[WHAT YOU NEED TO DO] Copy out each line from the material where the word "menu" is found.

[RECORDS FOR THE EXERCISE]
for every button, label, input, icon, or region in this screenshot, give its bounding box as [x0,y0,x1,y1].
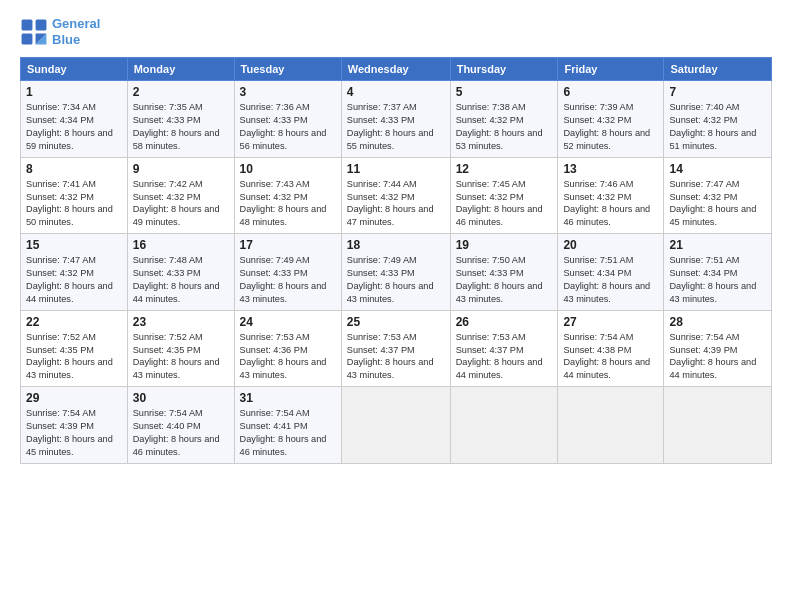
day-number: 9 [133,162,229,176]
day-number: 13 [563,162,658,176]
logo-icon [20,18,48,46]
day-number: 1 [26,85,122,99]
day-number: 30 [133,391,229,405]
day-info: Sunrise: 7:54 AM Sunset: 4:40 PM Dayligh… [133,407,229,459]
calendar-cell: 22 Sunrise: 7:52 AM Sunset: 4:35 PM Dayl… [21,310,128,387]
calendar-cell: 21 Sunrise: 7:51 AM Sunset: 4:34 PM Dayl… [664,234,772,311]
calendar-cell: 9 Sunrise: 7:42 AM Sunset: 4:32 PM Dayli… [127,157,234,234]
day-number: 14 [669,162,766,176]
calendar-cell [558,387,664,464]
day-info: Sunrise: 7:38 AM Sunset: 4:32 PM Dayligh… [456,101,553,153]
day-info: Sunrise: 7:37 AM Sunset: 4:33 PM Dayligh… [347,101,445,153]
weekday-header: Tuesday [234,58,341,81]
day-number: 26 [456,315,553,329]
calendar-cell: 13 Sunrise: 7:46 AM Sunset: 4:32 PM Dayl… [558,157,664,234]
day-number: 5 [456,85,553,99]
calendar-cell: 14 Sunrise: 7:47 AM Sunset: 4:32 PM Dayl… [664,157,772,234]
day-number: 23 [133,315,229,329]
day-number: 15 [26,238,122,252]
day-info: Sunrise: 7:42 AM Sunset: 4:32 PM Dayligh… [133,178,229,230]
day-info: Sunrise: 7:51 AM Sunset: 4:34 PM Dayligh… [669,254,766,306]
day-info: Sunrise: 7:49 AM Sunset: 4:33 PM Dayligh… [240,254,336,306]
calendar-week-row: 22 Sunrise: 7:52 AM Sunset: 4:35 PM Dayl… [21,310,772,387]
calendar-week-row: 29 Sunrise: 7:54 AM Sunset: 4:39 PM Dayl… [21,387,772,464]
svg-rect-1 [36,19,47,30]
weekday-header: Saturday [664,58,772,81]
day-info: Sunrise: 7:39 AM Sunset: 4:32 PM Dayligh… [563,101,658,153]
logo: General Blue [20,16,100,47]
calendar-cell: 4 Sunrise: 7:37 AM Sunset: 4:33 PM Dayli… [341,81,450,158]
calendar-cell: 10 Sunrise: 7:43 AM Sunset: 4:32 PM Dayl… [234,157,341,234]
calendar-week-row: 15 Sunrise: 7:47 AM Sunset: 4:32 PM Dayl… [21,234,772,311]
day-number: 11 [347,162,445,176]
day-number: 22 [26,315,122,329]
calendar-cell: 30 Sunrise: 7:54 AM Sunset: 4:40 PM Dayl… [127,387,234,464]
day-info: Sunrise: 7:54 AM Sunset: 4:38 PM Dayligh… [563,331,658,383]
calendar-cell: 6 Sunrise: 7:39 AM Sunset: 4:32 PM Dayli… [558,81,664,158]
day-info: Sunrise: 7:47 AM Sunset: 4:32 PM Dayligh… [669,178,766,230]
day-info: Sunrise: 7:53 AM Sunset: 4:37 PM Dayligh… [456,331,553,383]
day-number: 12 [456,162,553,176]
calendar-cell: 1 Sunrise: 7:34 AM Sunset: 4:34 PM Dayli… [21,81,128,158]
day-info: Sunrise: 7:54 AM Sunset: 4:39 PM Dayligh… [669,331,766,383]
day-info: Sunrise: 7:48 AM Sunset: 4:33 PM Dayligh… [133,254,229,306]
calendar-cell: 17 Sunrise: 7:49 AM Sunset: 4:33 PM Dayl… [234,234,341,311]
day-info: Sunrise: 7:34 AM Sunset: 4:34 PM Dayligh… [26,101,122,153]
calendar-cell: 26 Sunrise: 7:53 AM Sunset: 4:37 PM Dayl… [450,310,558,387]
day-number: 18 [347,238,445,252]
day-info: Sunrise: 7:50 AM Sunset: 4:33 PM Dayligh… [456,254,553,306]
calendar-cell: 3 Sunrise: 7:36 AM Sunset: 4:33 PM Dayli… [234,81,341,158]
calendar-table: SundayMondayTuesdayWednesdayThursdayFrid… [20,57,772,464]
calendar-cell: 24 Sunrise: 7:53 AM Sunset: 4:36 PM Dayl… [234,310,341,387]
day-number: 29 [26,391,122,405]
calendar-cell: 28 Sunrise: 7:54 AM Sunset: 4:39 PM Dayl… [664,310,772,387]
calendar-cell: 20 Sunrise: 7:51 AM Sunset: 4:34 PM Dayl… [558,234,664,311]
calendar-cell: 31 Sunrise: 7:54 AM Sunset: 4:41 PM Dayl… [234,387,341,464]
page: General Blue SundayMondayTuesdayWednesda… [0,0,792,612]
day-info: Sunrise: 7:45 AM Sunset: 4:32 PM Dayligh… [456,178,553,230]
day-number: 28 [669,315,766,329]
logo-blue: Blue [52,32,80,47]
calendar-cell: 15 Sunrise: 7:47 AM Sunset: 4:32 PM Dayl… [21,234,128,311]
logo-general: General [52,16,100,31]
calendar-cell: 12 Sunrise: 7:45 AM Sunset: 4:32 PM Dayl… [450,157,558,234]
day-number: 21 [669,238,766,252]
weekday-header: Wednesday [341,58,450,81]
day-number: 6 [563,85,658,99]
calendar-header-row: SundayMondayTuesdayWednesdayThursdayFrid… [21,58,772,81]
day-info: Sunrise: 7:43 AM Sunset: 4:32 PM Dayligh… [240,178,336,230]
calendar-cell: 5 Sunrise: 7:38 AM Sunset: 4:32 PM Dayli… [450,81,558,158]
svg-rect-2 [22,33,33,44]
day-info: Sunrise: 7:54 AM Sunset: 4:39 PM Dayligh… [26,407,122,459]
day-info: Sunrise: 7:46 AM Sunset: 4:32 PM Dayligh… [563,178,658,230]
day-info: Sunrise: 7:51 AM Sunset: 4:34 PM Dayligh… [563,254,658,306]
calendar-cell: 25 Sunrise: 7:53 AM Sunset: 4:37 PM Dayl… [341,310,450,387]
day-info: Sunrise: 7:54 AM Sunset: 4:41 PM Dayligh… [240,407,336,459]
header: General Blue [20,16,772,47]
day-info: Sunrise: 7:53 AM Sunset: 4:37 PM Dayligh… [347,331,445,383]
weekday-header: Sunday [21,58,128,81]
calendar-cell: 16 Sunrise: 7:48 AM Sunset: 4:33 PM Dayl… [127,234,234,311]
calendar-cell: 29 Sunrise: 7:54 AM Sunset: 4:39 PM Dayl… [21,387,128,464]
day-number: 27 [563,315,658,329]
day-info: Sunrise: 7:49 AM Sunset: 4:33 PM Dayligh… [347,254,445,306]
weekday-header: Friday [558,58,664,81]
calendar-week-row: 1 Sunrise: 7:34 AM Sunset: 4:34 PM Dayli… [21,81,772,158]
day-info: Sunrise: 7:44 AM Sunset: 4:32 PM Dayligh… [347,178,445,230]
day-number: 25 [347,315,445,329]
weekday-header: Thursday [450,58,558,81]
day-number: 17 [240,238,336,252]
day-number: 20 [563,238,658,252]
day-number: 16 [133,238,229,252]
logo-text: General Blue [52,16,100,47]
day-info: Sunrise: 7:41 AM Sunset: 4:32 PM Dayligh… [26,178,122,230]
calendar-cell [450,387,558,464]
calendar-cell: 11 Sunrise: 7:44 AM Sunset: 4:32 PM Dayl… [341,157,450,234]
day-number: 10 [240,162,336,176]
day-info: Sunrise: 7:53 AM Sunset: 4:36 PM Dayligh… [240,331,336,383]
day-number: 3 [240,85,336,99]
day-info: Sunrise: 7:52 AM Sunset: 4:35 PM Dayligh… [133,331,229,383]
calendar-cell: 19 Sunrise: 7:50 AM Sunset: 4:33 PM Dayl… [450,234,558,311]
day-number: 8 [26,162,122,176]
calendar-cell: 7 Sunrise: 7:40 AM Sunset: 4:32 PM Dayli… [664,81,772,158]
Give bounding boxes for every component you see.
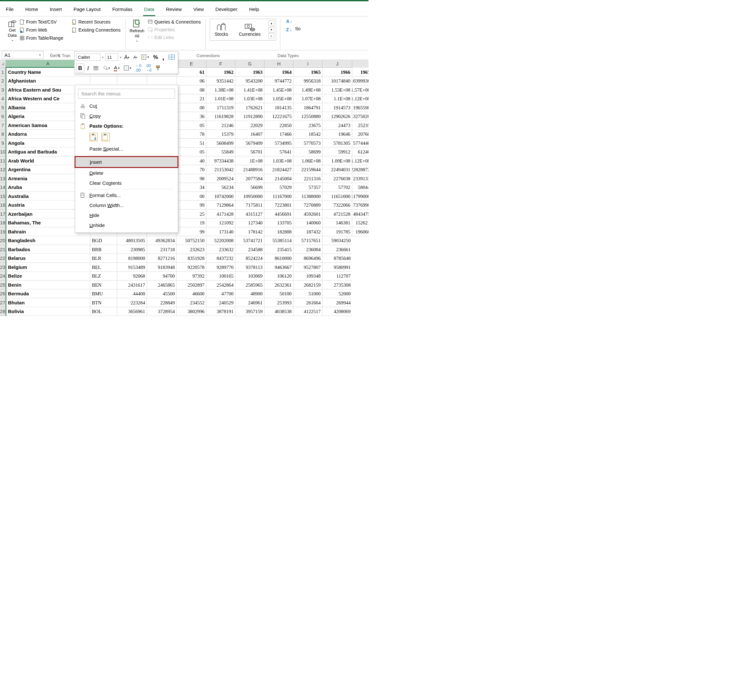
cell[interactable]: 50100 bbox=[265, 290, 293, 299]
row-header[interactable]: 7 bbox=[0, 121, 6, 130]
cell[interactable]: 12221675 bbox=[265, 112, 293, 121]
cell[interactable]: 106120 bbox=[265, 272, 293, 281]
sort-asc-button[interactable]: A↓ bbox=[286, 19, 293, 24]
cell[interactable]: 8610000 bbox=[265, 254, 293, 263]
cell[interactable]: 7270889 bbox=[293, 201, 323, 210]
cell[interactable]: 57357 bbox=[293, 183, 323, 192]
cell[interactable]: 2431617 bbox=[118, 281, 147, 290]
cell[interactable]: 173140 bbox=[206, 227, 236, 236]
cell[interactable]: 1.57E+08 bbox=[352, 85, 368, 94]
cell[interactable]: 59912 bbox=[323, 148, 352, 157]
tab-insert[interactable]: Insert bbox=[49, 4, 63, 16]
cell[interactable]: Bhutan bbox=[6, 298, 90, 307]
cell[interactable]: 2632361 bbox=[265, 281, 293, 290]
font-size-input[interactable] bbox=[105, 53, 118, 61]
row-header[interactable]: 5 bbox=[0, 103, 6, 112]
cell[interactable]: 17466 bbox=[265, 130, 293, 139]
cell[interactable]: 8524224 bbox=[236, 254, 265, 263]
cell[interactable]: 50752150 bbox=[177, 236, 206, 246]
cell[interactable]: 00 bbox=[177, 103, 206, 112]
cell[interactable]: 2502897 bbox=[177, 281, 206, 290]
row-header[interactable]: 27 bbox=[0, 298, 6, 307]
cell[interactable]: 21824427 bbox=[265, 165, 293, 174]
cell[interactable]: 1.53E+08 bbox=[323, 85, 352, 94]
cell[interactable]: 223284 bbox=[118, 298, 147, 307]
cell[interactable]: 4456691 bbox=[265, 210, 293, 219]
cell[interactable]: 9183948 bbox=[147, 263, 177, 272]
cell[interactable]: 23675 bbox=[293, 121, 323, 130]
cell[interactable]: 52202008 bbox=[206, 236, 236, 246]
row-header[interactable]: 22 bbox=[0, 254, 6, 263]
cell[interactable]: 2077584 bbox=[236, 174, 265, 183]
cell[interactable]: 103069 bbox=[236, 272, 265, 281]
delete-menu-item[interactable]: Delete bbox=[75, 168, 178, 178]
clear-contents-menu-item[interactable]: Clear Contents bbox=[75, 178, 178, 188]
cell[interactable]: 21246 bbox=[206, 121, 236, 130]
row-header[interactable]: 15 bbox=[0, 192, 6, 201]
cell[interactable]: Bolivia bbox=[6, 307, 90, 316]
cell[interactable]: 7223801 bbox=[265, 201, 293, 210]
cell[interactable]: 9744772 bbox=[265, 77, 293, 86]
cell[interactable]: 178142 bbox=[236, 227, 265, 236]
row-header[interactable]: 6 bbox=[0, 112, 6, 121]
cell[interactable]: 231718 bbox=[147, 245, 177, 254]
row-header[interactable]: 13 bbox=[0, 174, 6, 183]
cell[interactable]: 232623 bbox=[177, 245, 206, 254]
cell[interactable]: Bermuda bbox=[6, 290, 90, 299]
cell[interactable]: Benin bbox=[6, 281, 90, 290]
cell[interactable]: 47700 bbox=[206, 290, 236, 299]
select-all-corner[interactable] bbox=[0, 60, 6, 68]
cell[interactable]: 25 bbox=[177, 210, 206, 219]
cell[interactable]: 9543200 bbox=[236, 77, 265, 86]
cell[interactable]: 70 bbox=[177, 165, 206, 174]
cell[interactable]: 2339133 bbox=[352, 174, 368, 183]
cell[interactable]: 55849 bbox=[206, 148, 236, 157]
cell[interactable]: 1963 bbox=[236, 68, 265, 77]
cell[interactable]: 13275020 bbox=[352, 112, 368, 121]
row-header[interactable]: 10 bbox=[0, 148, 6, 157]
cell[interactable]: 92068 bbox=[118, 272, 147, 281]
cell[interactable]: 52000 bbox=[323, 290, 352, 299]
cell[interactable]: 5679409 bbox=[236, 139, 265, 148]
cell[interactable]: 127340 bbox=[236, 219, 265, 228]
cell[interactable]: 1.01E+08 bbox=[206, 94, 236, 103]
cell[interactable]: 15379 bbox=[206, 130, 236, 139]
cell[interactable]: BOL bbox=[90, 307, 118, 316]
cell[interactable]: 7322066 bbox=[323, 201, 352, 210]
cell[interactable]: 3878191 bbox=[206, 307, 236, 316]
cell[interactable]: 9289770 bbox=[206, 263, 236, 272]
row-header[interactable]: 17 bbox=[0, 210, 6, 219]
from-table-range-button[interactable]: From Table/Range bbox=[19, 35, 64, 41]
cell[interactable]: 12902626 bbox=[323, 112, 352, 121]
stocks-button[interactable]: Stocks bbox=[212, 21, 231, 38]
row-header[interactable]: 24 bbox=[0, 272, 6, 281]
cell[interactable]: 53741721 bbox=[236, 236, 265, 246]
cell[interactable]: 56234 bbox=[206, 183, 236, 192]
cell[interactable]: 10174840 bbox=[323, 77, 352, 86]
row-header[interactable]: 11 bbox=[0, 156, 6, 165]
cell[interactable]: 57641 bbox=[265, 148, 293, 157]
cell[interactable]: 58699 bbox=[293, 148, 323, 157]
cell[interactable]: 16407 bbox=[236, 130, 265, 139]
row-header[interactable]: 9 bbox=[0, 139, 6, 148]
from-text-csv-button[interactable]: From Text/CSV bbox=[19, 19, 64, 25]
cell[interactable]: 48013505 bbox=[118, 236, 147, 246]
cell[interactable]: 1.12E+08 bbox=[352, 156, 368, 165]
cell[interactable]: 1965598 bbox=[352, 103, 368, 112]
cell[interactable]: 59034250 bbox=[323, 236, 352, 246]
row-header[interactable]: 4 bbox=[0, 94, 6, 103]
cell[interactable] bbox=[147, 77, 177, 86]
cell[interactable]: 49362834 bbox=[147, 236, 177, 246]
insert-menu-item[interactable]: Insert bbox=[75, 156, 178, 168]
cell[interactable]: 57157651 bbox=[293, 236, 323, 246]
cell[interactable]: Barbados bbox=[6, 245, 90, 254]
decrease-font-icon[interactable]: A▾ bbox=[132, 53, 139, 62]
cell[interactable]: 12550880 bbox=[293, 112, 323, 121]
cell[interactable]: 233632 bbox=[206, 245, 236, 254]
cell[interactable]: 57029 bbox=[265, 183, 293, 192]
paste-option-1[interactable] bbox=[89, 133, 98, 141]
cell[interactable]: 236084 bbox=[293, 245, 323, 254]
row-header[interactable]: 16 bbox=[0, 201, 6, 210]
cell[interactable]: 24473 bbox=[323, 121, 352, 130]
get-data-button[interactable]: Get Data ⌄ bbox=[8, 19, 17, 42]
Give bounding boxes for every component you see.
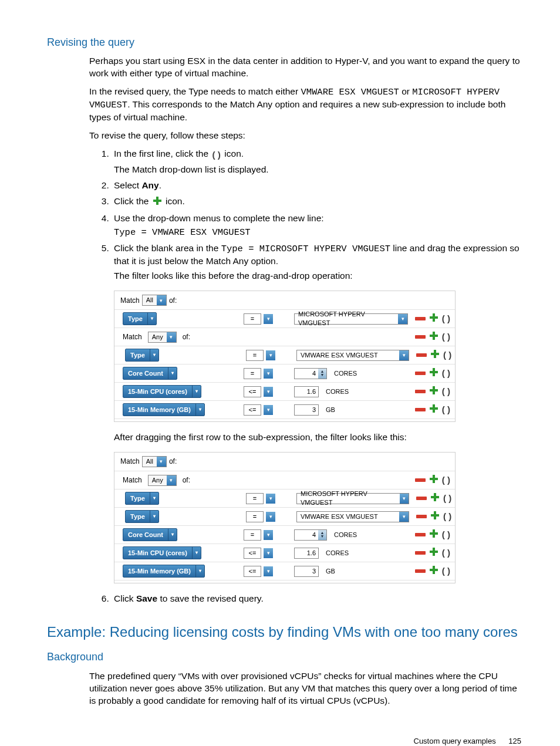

[RESULT]
delete-menu-item[interactable]: Delete bbox=[75, 168, 178, 178]
clear-contents-menu-item[interactable]: Clear Contents bbox=[75, 178, 178, 188]
insert-menu-item[interactable]: Insert bbox=[75, 156, 178, 168]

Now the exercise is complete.